Les forêts font face à une sécheresse
exceptionnelle. L’enjeu est écologique et économique. Comment assurer leur
résilience ? Entretien avec Sylvain Telzon, biologiste écologue à l’Inrae de
Bordeaux, spécialiste de l’adaptation des forêts au changement climatique
Vous estimez que nos forêts sont « en mode survie » ? Pouvez-vous
expliquer ?
Sylvain Telzon : La France connaît cette année une sécheresse exceptionnelle, avec en
juillet la pluviométrie la plus basse depuis 1959. La sécheresse a plus
d’impact sur les forêts que les canicules. Cette année, il n’y a pas de commune
mesure, on observe de la mortalité d’arbres.
En réaction, les arbres ferment complètement leurs stomates, les pores qui
se trouvent sur les feuilles, pour limiter les pertes d’eau. Ils ne
fonctionnent plus. Il n’y a plus de CO2 qui entre pour faire la photosynthèse,
plus de croissance, plus de formation de bois. C’est le mode survie. La plante
arrête de transpirer.
C’est une façon, pour elle, de se défendre ?
Sylvain Telzon : Oui, c’est la réponse de la plante. Cela marche bien quand la
sécheresse dure une à trois semaines. Mais pas quand elle dure un mois et demi
comme cette année. Dans ce cas, il y a d’autres phénomènes qui ont des impacts
sur la survie de la plante. Les feuilles se mettent à griller, les branches se
dessèchent, puis les couronnes d’arbres, voire l’arbre entier. On se trouve à
ce moment-là dans la seconde étape du processus. La 3e étape est ce qu’on appelle
l’embolie gazeuse, un effet de la cavitation, c’est-à-dire une entrée d’air
dans le circuit de circulation d’eau des arbres qui entraîne la rupture de ce
circuit. Il s’ensuit un dessèchement entier des organes, voire de la plante.
Cette année, nous avons clairement atteint les trois étapes. Nous n’avions rien
connu de tel depuis 1976. Dans un contexte de réchauffement climatique, cela
devient un sujet de préoccupation majeur.
Où a-t-on constaté des cas de mortalité d’arbres ?
Sylvain Telzon : L’ONF a signalé une mortalité de chênes et de hêtres dans le sud-ouest,
dans le centre de la France, notamment dans la forêt de Tronçais (Allier). Mais
nous n’avons pas encore assez de recul pour un bilan.
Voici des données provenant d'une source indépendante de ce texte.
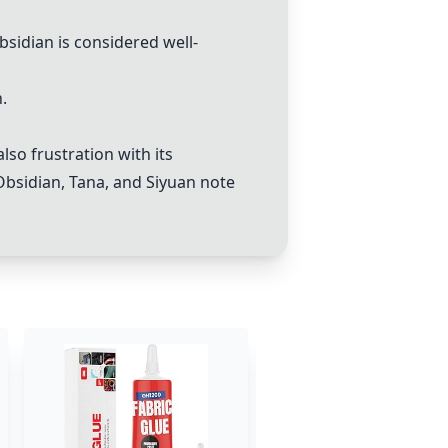
bsidian
is considered well-
.
lso frustration with its
Obsidian
,
Tana
, and
Siyuan note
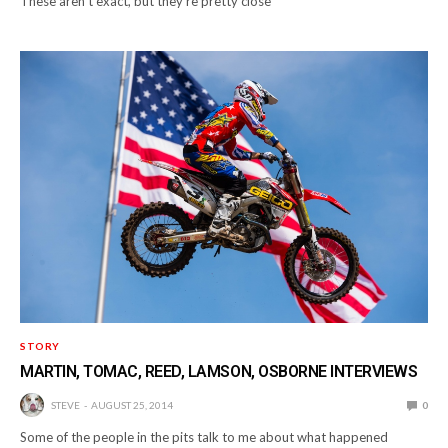
These aren’t exact, but they’re pretty close
STORY
MARTIN, TOMAC, REED, LAMSON, OSBORNE INTERVIEWS
STEVE
AUGUST 25, 2014
0
Some of the people in the pits talk to me about what happened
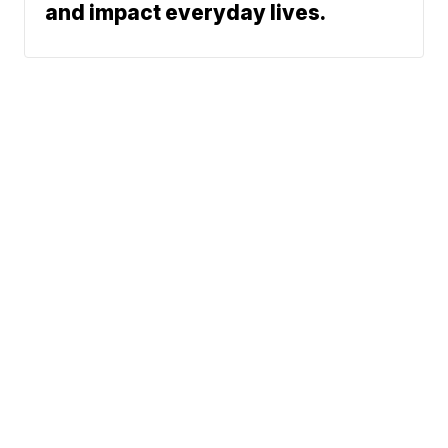
and impact everyday lives.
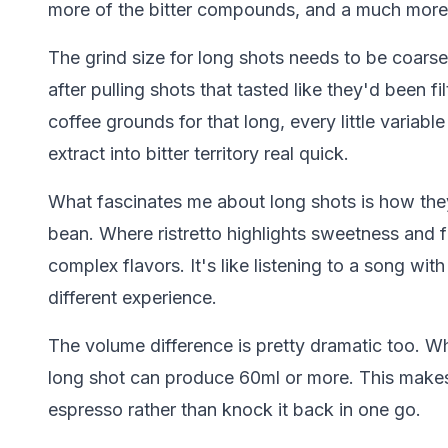
more of the bitter compounds, and a much more 
The grind size for long shots needs to be coarse
after pulling shots that tasted like they'd been 
coffee grounds for that long, every little variabl
extract into bitter territory real quick.
What fascinates me about long shots is how the
bean. Where ristretto highlights sweetness and fr
complex flavors. It's like listening to a song with
different experience.
The volume difference is pretty dramatic too. Whi
long shot can produce 60ml or more. This makes 
espresso rather than knock it back in one go.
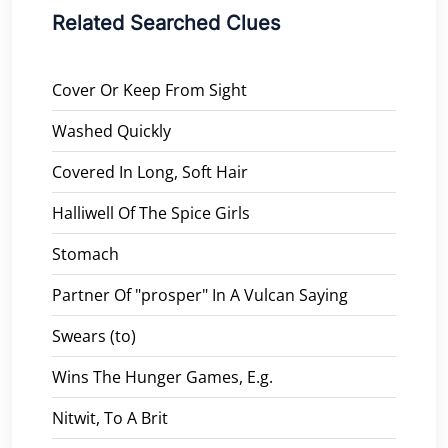
Related Searched Clues
Cover Or Keep From Sight
Washed Quickly
Covered In Long, Soft Hair
Halliwell Of The Spice Girls
Stomach
Partner Of "prosper" In A Vulcan Saying
Swears (to)
Wins The Hunger Games, E.g.
Nitwit, To A Brit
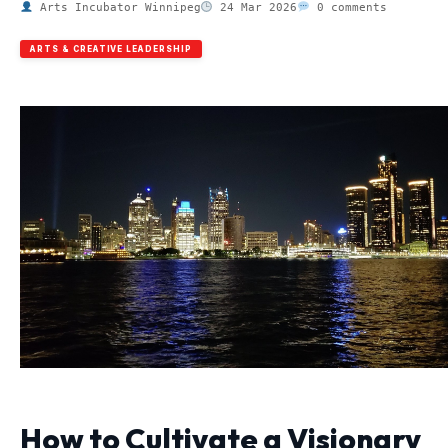
Arts Incubator Winnipeg
24 Mar 2026
0 comments
ARTS & CREATIVE LEADERSHIP
How to Cultivate a Visionary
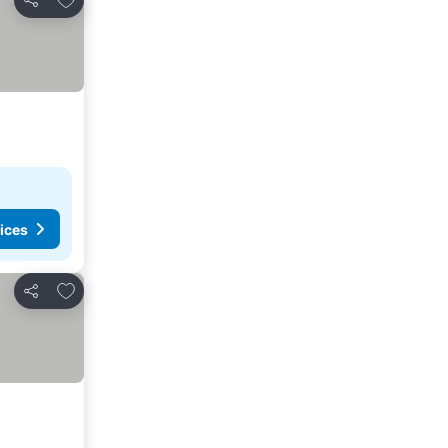
Share
ices
Add to favorites
Share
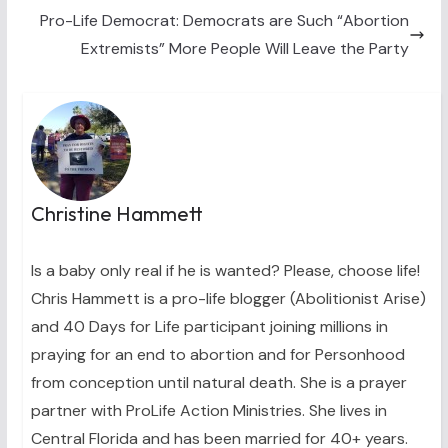
Pro-Life Democrat: Democrats are Such “Abortion
Extremists” More People Will Leave the Party
Christine Hammett
Is a baby only real if he is wanted? Please, choose life!
Chris Hammett is a pro-life blogger (Abolitionist Arise)
and 40 Days for Life participant joining millions in
praying for an end to abortion and for Personhood
from conception until natural death. She is a prayer
partner with ProLife Action Ministries. She lives in
Central Florida and has been married for 40+ years.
L’impact le plus important, mais invisible du dépérissement est l’émission
de carbone. Un arbre qui meurt, c’est 50 % du carbone qui se dégradera
dans l’atmosphère. En l’absence de photosynthèse, l’arbre stockera moins de
carbone ou plus du tout. La forêt, puits de carbone, peut devenir source de
carbone.
Que faut-il faire – et ne pas faire – pour des forêts plus résilientes au
changement climatique ?
Sylvain Telzon : Dans le cas des forêts, pour celles, de plantation, comme les pins
maritimes, il faut planter des individus, ou génotypes dans notre jargon, qui seront
plus résistants. Pour la forêt naturelle, on préconise aux gestionnaires
d’augmenter la diversité génétique. Par exemple, apporter des graines du sud de
la France, mieux adaptées au stress hydrique, les mélanger et les replanter
dans la forêt de Tronçais, ou ramener des populations qui viennent d’un peu
partout en Europe. Plus il y a de diversité génétique et plus il y a de
résistance.
La forêt française présente-t-elle suffisamment de diversité ?
Sylvain Telzon : Nous avons une forte diversité en France dans les forêts naturelles.
C’est le cas des chênaies, notamment. Nous sommes plutôt bien adaptés à
condition, comme nous le recommandons, de faire primer la résistance au
réchauffement climatique sur des critères de production. Adapter la forêt au changement
climatique est un travail de longue haleine. C’est un enjeu économique et
écologique.
Y-a-t-il d’autres raisons d’être inquiet pour nos forêts ?
Sylvain Telzon : Pour le moment, il
y a lieu de s’inquiéter pour ceux qui vivent de la forêt et de la production de
bois. Il y a aura un impact certain sur la filière bois. Elle emploie 225 000
personnes en Nouvelle-Aquitaine. Or, l’arbre, c’est du long terme, car ceux que
l’on plante aujourd’hui, ce seront des forêts dans 150 ou 250 ans. Mais on
investit peu dans la recherche sur l’arbre, la sylviculture ne rapporte pas
beaucoup. Et pourtant, l’arbre est sans aucun doute notre meilleur ami pour le
futur, en particulier dans les villes.